Elle remonte de la 14 pour prendre le train de banlieue ou la 13, hésite encore un peu, ce luxe que c'est ici de pouvoir choisir entre deux ou trois modes de locomotion dont aucun n'est la polluante voiture. Finalement c'est bien Paris. Même quand on garde de Bruxelles une sévère nostalgie.
D'ailleurs comme il fait doux, même le vélib est tentant. Mais la fille a de quoi lire. Allez, tiens, plutôt le train.

C'est en passant à hauteur de la salle de l'horloge, dans laquelle à l'aller elle avait observé quelques préparatifs de concerts, qu'elle entend une musique excellente, du jazz vocal mais du très bon.
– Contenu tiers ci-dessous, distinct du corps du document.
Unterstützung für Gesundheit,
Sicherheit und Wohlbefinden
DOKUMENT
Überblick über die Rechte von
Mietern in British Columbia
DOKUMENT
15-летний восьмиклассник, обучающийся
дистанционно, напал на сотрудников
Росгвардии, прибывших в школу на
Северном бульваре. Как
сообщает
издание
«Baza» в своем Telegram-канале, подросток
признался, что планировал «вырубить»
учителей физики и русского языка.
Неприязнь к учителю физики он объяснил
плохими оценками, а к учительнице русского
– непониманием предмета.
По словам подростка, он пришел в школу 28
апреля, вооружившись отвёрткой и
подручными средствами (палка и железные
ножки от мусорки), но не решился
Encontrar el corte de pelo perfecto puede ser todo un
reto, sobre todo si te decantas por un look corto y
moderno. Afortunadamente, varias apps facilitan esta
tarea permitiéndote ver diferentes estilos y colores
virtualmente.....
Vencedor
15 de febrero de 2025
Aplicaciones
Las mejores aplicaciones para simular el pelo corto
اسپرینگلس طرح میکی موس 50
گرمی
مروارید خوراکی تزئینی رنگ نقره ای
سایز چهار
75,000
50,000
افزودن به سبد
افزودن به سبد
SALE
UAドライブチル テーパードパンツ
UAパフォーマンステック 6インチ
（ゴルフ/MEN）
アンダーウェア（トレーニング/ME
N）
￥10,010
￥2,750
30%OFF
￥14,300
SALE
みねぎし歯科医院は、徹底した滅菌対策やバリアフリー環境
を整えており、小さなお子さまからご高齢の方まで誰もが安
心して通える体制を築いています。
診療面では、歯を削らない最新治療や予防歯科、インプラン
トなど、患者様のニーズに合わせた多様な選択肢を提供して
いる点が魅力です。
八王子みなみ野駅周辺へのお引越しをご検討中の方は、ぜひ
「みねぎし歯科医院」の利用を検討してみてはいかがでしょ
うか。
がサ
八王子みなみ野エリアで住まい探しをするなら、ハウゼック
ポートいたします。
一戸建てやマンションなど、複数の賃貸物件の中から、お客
Elle a même un instant, à cause du répertoire, le cœur qui fait un bond : Et si c'était Stacey

Mais la voix de la chanteuse s'élève et ce n'est pas Stacey. C'est très différent. Plus haut dans les aigus et sa première pensée est Le micro est de trop. L'orchestre, une formation piano, batterie et harpe, a un moelleux de perfection impressionnant. Avant même d'approcher elle sait qu'elle a affaire à de vieux routiers, des très très bons.

Et cette voix, bon sang. 

Au diable les tâches ménagères, la fille décide de rester à écouter et se joint à la foule qui garnit jusqu'à l'escalier. 

Elle est un peu myope, se dit depuis quelque mois qu'il faudrait aller voir l'ophtalmo pour une correction supérieure dans la vision de loin. La dame à la belle voix est une blonde comme elle le sont toutes (2), une silhouette difficile à cerner car elle est vêtue d'une veste chaude si ce n'est un court manteau. Avec la vue insuffisante, impossible à cette distance de distinguer ses traits. Aux quelques mots en voix parlée de présentation d'un morceau, la fille se dit, Je la connais, je l'ai déjà entendue, une conférence ou une rencontre. Mais sans parvenir à mettre un nom. Ni non plus sur ce pianiste aux cheveux blancs dont la silhouette lui est familière, un peu, vaguement, et qui joue comme on survole, la classe d'un vieux briscard de haut niveau qui semble se faire plaisir avec quelques douceurs.

Elle oublie ses questions pour mieux écouter. Prend quelques photos dont une du panneau de sponsor "Ce concert vous est offert par ..." garni de quelques mots illisibles, trop petits et rouges sur fond blanc, ce qui n'est pas le fin du fin en matière d'accessibilité visuelle. Plus tard, se dit-elle, à la maison elle verra sans doute que ce groupe de qualité y est dûment annoncé.

Impossible de demander à ses voisins ("Qui c'est ?"), tout le monde écoute, subjugué, ça serait rompre une magie. D'autres passent, impavides, comme si de rien n'était. Et la fille se demande s'ils ont des bouchons d'oreille, comment peut-on être insensibles à ce point ? Comme leur vie doit être triste.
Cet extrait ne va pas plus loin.